◆ **THE PROBLEM**:
Write out the records below from the first line through the line containing "Il s'agit d'un", leaving out any pictures.

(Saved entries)
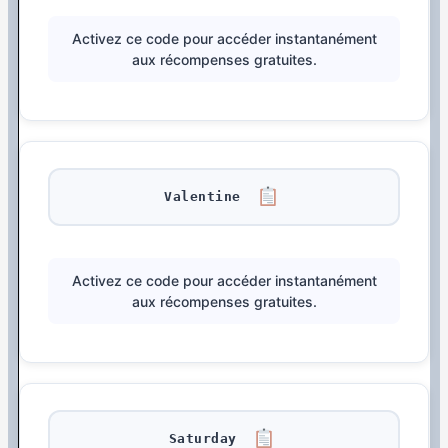
Activez ce code pour accéder instantanément
aux récompenses gratuites.
Valentine
Activez ce code pour accéder instantanément
aux récompenses gratuites.
Saturday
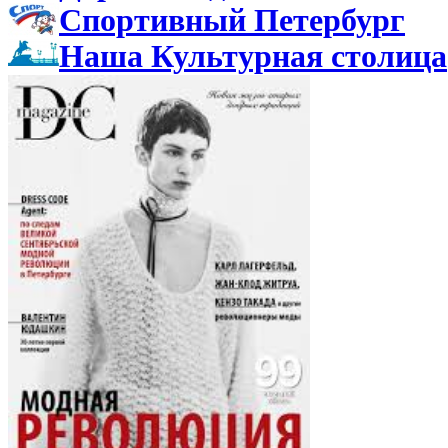
Спортивный Петербург
Наша Культурная столица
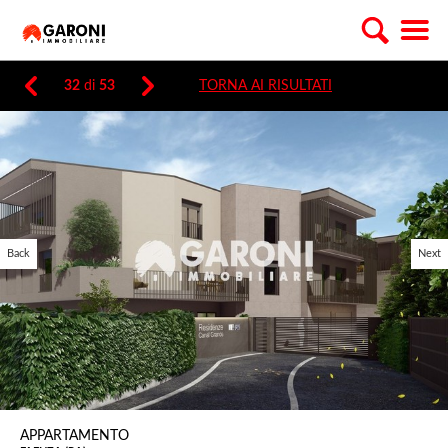
32
di
53
TORNA AI RISULTATI
Back
Next
APPARTAMENTO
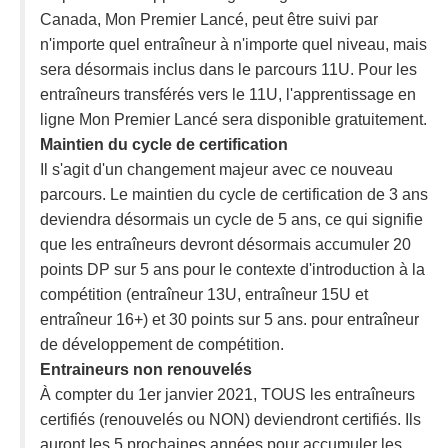
Canada, Mon Premier Lancé, peut être suivi par
n'importe quel entraîneur à n'importe quel niveau, mais
sera désormais inclus dans le parcours 11U. Pour les
entraîneurs transférés vers le 11U, l'apprentissage en
ligne Mon Premier Lancé sera disponible gratuitement.
Maintien du cycle de certification
Il s'agit d'un changement majeur avec ce nouveau
parcours. Le maintien du cycle de certification de 3 ans
deviendra désormais un cycle de 5 ans, ce qui signifie
que les entraîneurs devront désormais accumuler 20
points DP sur 5 ans pour le contexte d'introduction à la
compétition (entraîneur 13U, entraîneur 15U et
entraîneur 16+) et 30 points sur 5 ans. pour entraîneur
de développement de compétition.
Entraineurs non renouvelés
À compter du 1er janvier 2021, TOUS les entraîneurs
certifiés (renouvelés ou NON) deviendront certifiés. Ils
auront les 5 prochaines années pour accumuler les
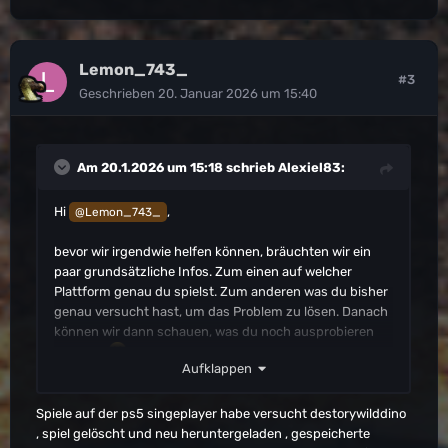
Lemon_743_
#3
Geschrieben
20. Januar 2026 um 15:40
Am 20.1.2026 um 15:18 schrieb
Alexiel83
:
Hi
,
@Lemon_743_
bevor wir irgendwie helfen können, bräuchten wir ein
paar grundsätzliche Infos. Zum einen auf welcher
Plattform genau du spielst. Zum anderen was du bisher
genau versucht hast, um das Problem zu lösen. Danach
können wir dann schauen, was du noch ausprobieren
könntest
.
Aufklappen
Spiele auf der ps5 singeplayer habe versucht destorywilddino
, spiel gelöscht und neu heruntergeladen , gespeicherte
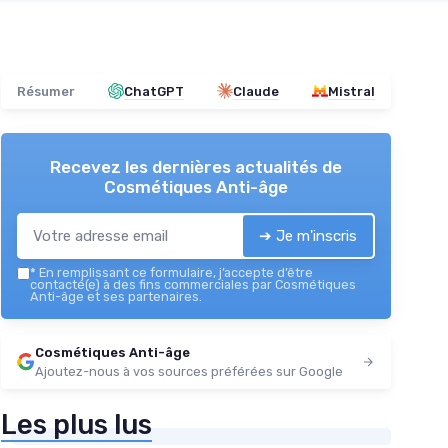
Résumer
ChatGPT
Claude
Mistral
Recevez les dernières actualités de
Cosmétiques Anti-âge
➔ Je m'inscris
*
En remplissant ce formulaire, j’accepte d’être
contacté(e) à des fins commerciales par Cosmétiques
Anti-âge et ses partenaires.
Cosmétiques Anti-âge
Ajoutez-nous à vos sources préférées sur Google
Les plus lus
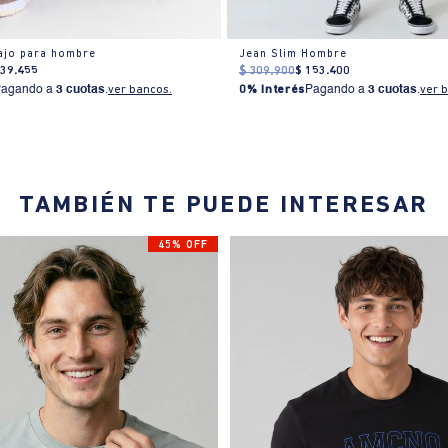
ajo para hombre
Jean Slim Hombre
139
.
455
$
309
.
900
$
153
.
400
Pagando a
3 cuotas
.
ver bancos.
0% Interés
Pagando a
3 cuotas
.
ver 
TAMBIÉN TE PUEDE INTERESAR
45% OFF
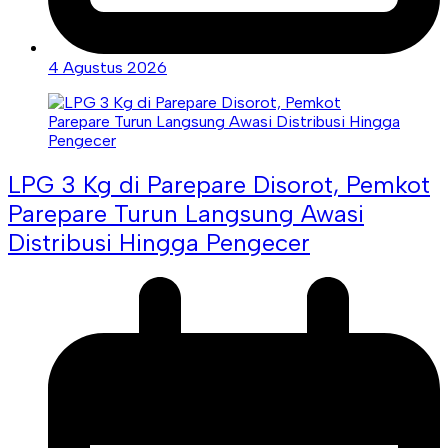
4 Agustus 2026
LPG 3 Kg di Parepare Disorot, Pemkot
Parepare Turun Langsung Awasi
Distribusi Hingga Pengecer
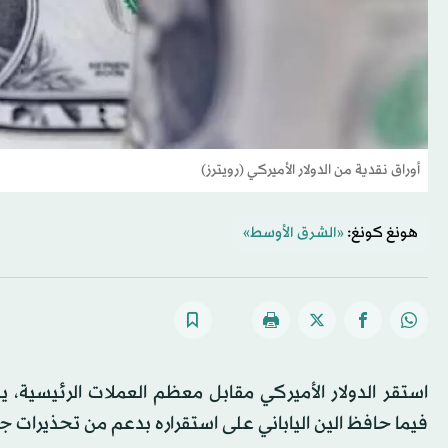
أوراق نقدية من الدولار الأميركي (رويترز)
هونغ كونغ:
«الشرق الأوسط»
استقر الدولار الأميركي مقابل معظم العملات الرئيسية، يوم
فيما حافظ الين الياباني على استقراره بدعم من تحذيرات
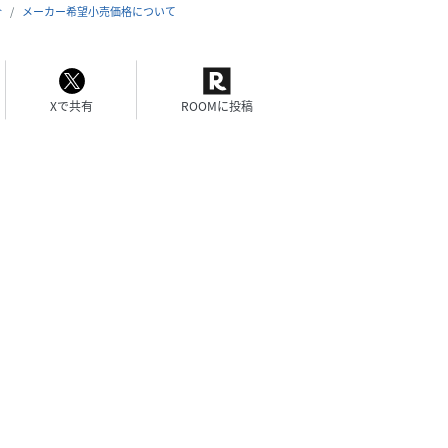
合
メーカー希望小売価格について
Xで共有
ROOMに投稿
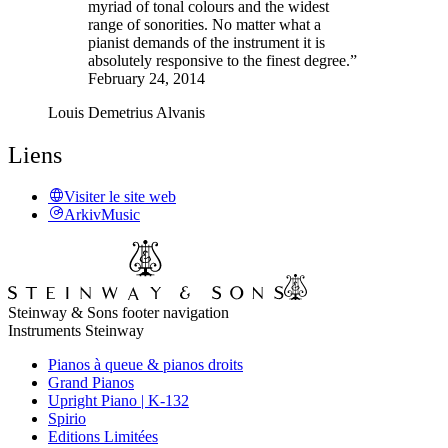
myriad of tonal colours and the widest
range of sonorities. No matter what a
pianist demands of the instrument it is
absolutely responsive to the finest degree.”
February 24, 2014
Louis Demetrius Alvanis
Liens
Visiter le site web
ArkivMusic
Steinway & Sons footer navigation
Instruments Steinway
Pianos à queue & pianos droits
Grand Pianos
Upright Piano | K-132
Spirio
Editions Limitées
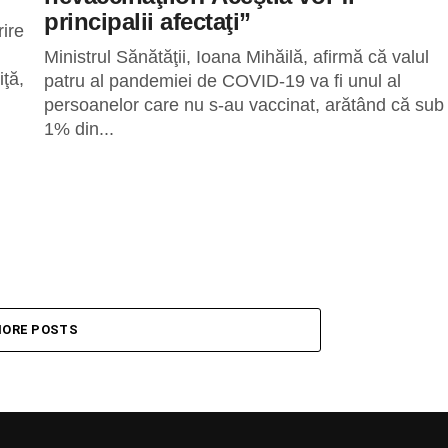
principalii afectaţi”
ire
Ministrul Sănătăţii, Ioana Mihăilă, afirmă că valul
iţă,
patru al pandemiei de COVID-19 va fi unul al
persoanelor care nu s-au vaccinat, arătând că sub
1% din...
ORE POSTS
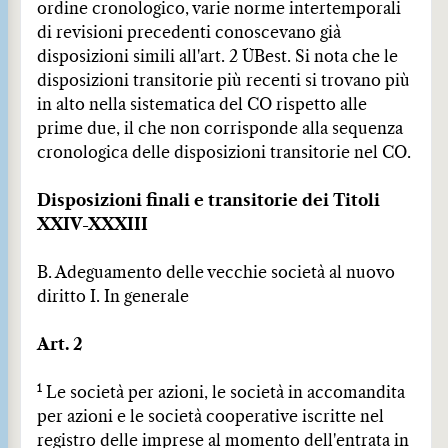
ordine cronologico, varie norme intertemporali
di revisioni precedenti conoscevano già
disposizioni simili all'art. 2 ÜBest. Si nota che le
disposizioni transitorie più recenti si trovano più
in alto nella sistematica del CO rispetto alle
prime due, il che non corrisponde alla sequenza
cronologica delle disposizioni transitorie nel CO.
Disposizioni finali e transitorie dei Titoli
XXIV-XXXIII
B. Adeguamento delle vecchie società al nuovo
diritto I. In generale
Art. 2
1
Le società per azioni, le società in accomandita
per azioni e le società cooperative iscritte nel
registro delle imprese al momento dell'entrata in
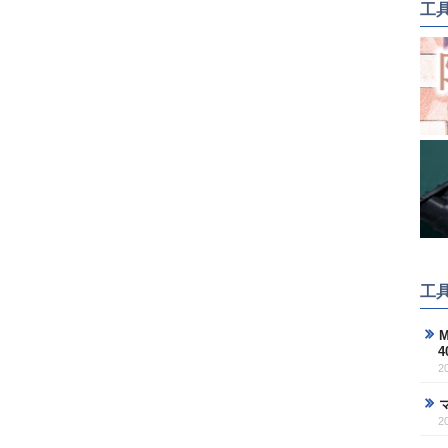
工
工
M
2
2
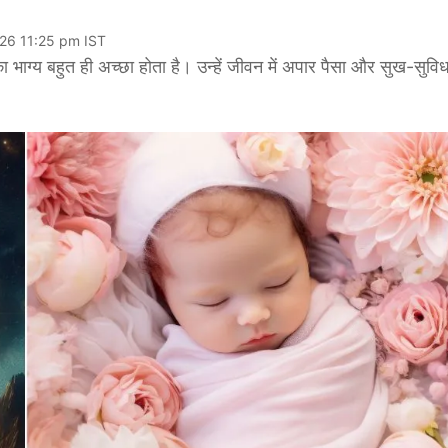
026 11:25 pm IST
 भाग्य बहुत ही अच्छा होता है। उन्हें जीवन में अपार पैसा और सुख-सुविध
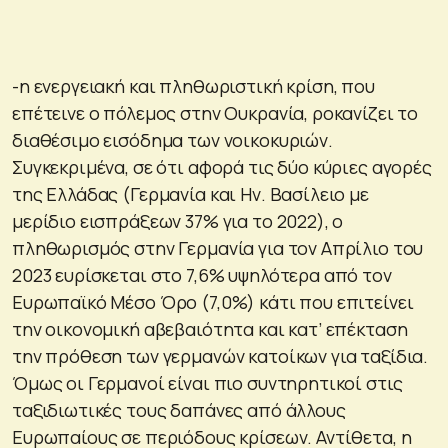
-η ενεργειακή και πληθωριστική κρίση, που
επέτεινε ο πόλεμος στην Ουκρανία, ροκανίζει το
διαθέσιμο εισόδημα των νοικοκυριών.
Συγκεκριμένα, σε ότι αφορά τις δύο κύριες αγορές
της Ελλάδας (Γερμανία και Ην. Βασίλειο με
μερίδιο εισπράξεων 37% για το 2022), ο
πληθωρισμός στην Γερμανία για τον Απρίλιο του
2023 ευρίσκεται στο 7,6% υψηλότερα από τον
Ευρωπαϊκό Μέσο Όρο (7,0%) κάτι που επιτείνει
την οικονομική αβεβαιότητα και κατ’ επέκταση
την πρόθεση των γερμανών κατοίκων για ταξίδια.
Όμως οι Γερμανοί είναι πιο συντηρητικοί στις
ταξιδιωτικές τους δαπάνες από άλλους
Ευρωπαίους σε περιόδους κρίσεων. Αντίθετα, η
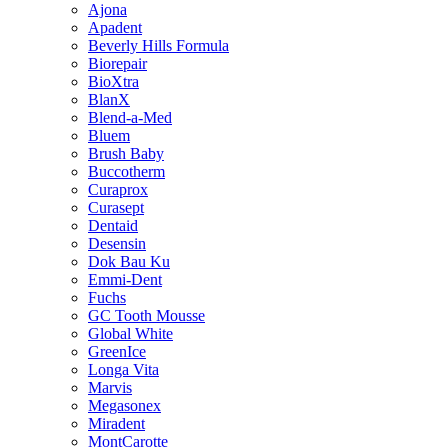
Ajona
Apadent
Beverly Hills Formula
Biorepair
BioXtra
BlanX
Blend-a-Med
Bluem
Brush Baby
Buccotherm
Curaprox
Curasept
Dentaid
Desensin
Dok Bau Ku
Emmi-Dent
Fuchs
GC Tooth Mousse
Global White
GreenIce
Longa Vita
Marvis
Megasonex
Miradent
MontCarotte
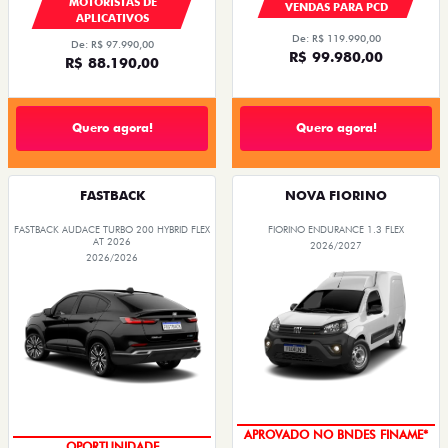
MOTORISTAS DE
VENDAS PARA PCD
APLICATIVOS
De: R$ 119.990,00
De: R$ 97.990,00
R$ 99.980,00
R$ 88.190,00
Quero agora!
Quero agora!
FASTBACK
NOVA FIORINO
FASTBACK AUDACE TURBO 200 HYBRID FLEX
FIORINO ENDURANCE 1.3 FLEX
AT 2026
2026/2027
2026/2026
APROVADO NO BNDES FINAME*
OPORTUNIDADE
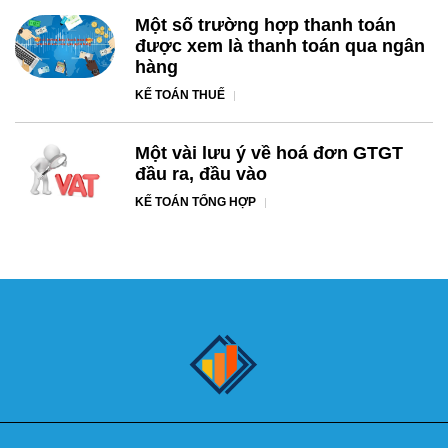
Một số trường hợp thanh toán
được xem là thanh toán qua ngân
hàng
KẾ TOÁN THUẾ
Một vài lưu ý về hoá đơn GTGT
đầu ra, đầu vào
KẾ TOÁN TỔNG HỢP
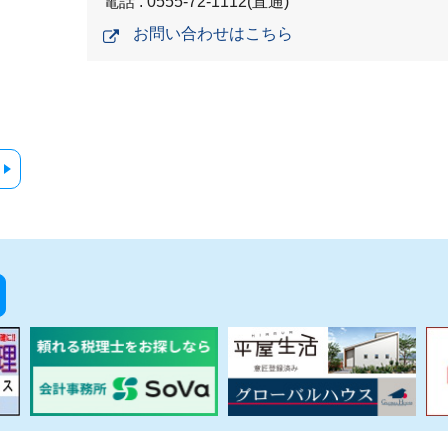
電話 : 0555-72-1112(直通)
お問い合わせはこちら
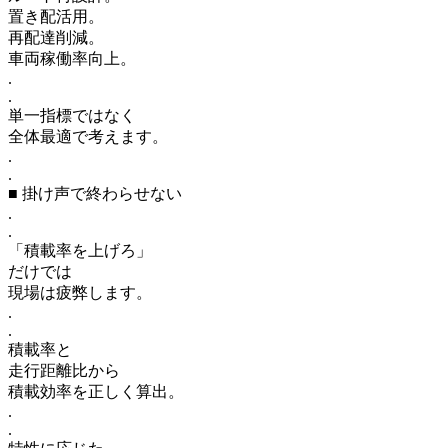
置き配活用。
再配達削減。
車両稼働率向上。
.
.
単一指標ではなく
全体最適で考えます。
.
.
■ 掛け声で終わらせない
.
.
「積載率を上げろ」
だけでは
現場は疲弊します。
.
.
積載率と
走行距離比から
積載効率を正しく算出。
.
.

◆ **WRITTEN RESPONSE**:
Activez ce code pour accéder instantanément
aux récompenses gratuites.
Valentine
Activez ce code pour accéder instantanément
aux récompenses gratuites.
Saturday
Спортивный Петербург
Наша Культурная столица
32
di
53
TORNA AI RISULTATI
Back
Next
APPARTAMENTO
Canada, Mon Premier Lancé, peut être suivi par
n'importe quel entraîneur à n'importe quel niveau, mais
sera désormais inclus dans le parcours 11U. Pour les
entraîneurs transférés vers le 11U, l'apprentissage en
ligne Mon Premier Lancé sera disponible gratuitement.
Maintien du cycle de certification
Il s'agit d'un changement majeur avec ce nouveau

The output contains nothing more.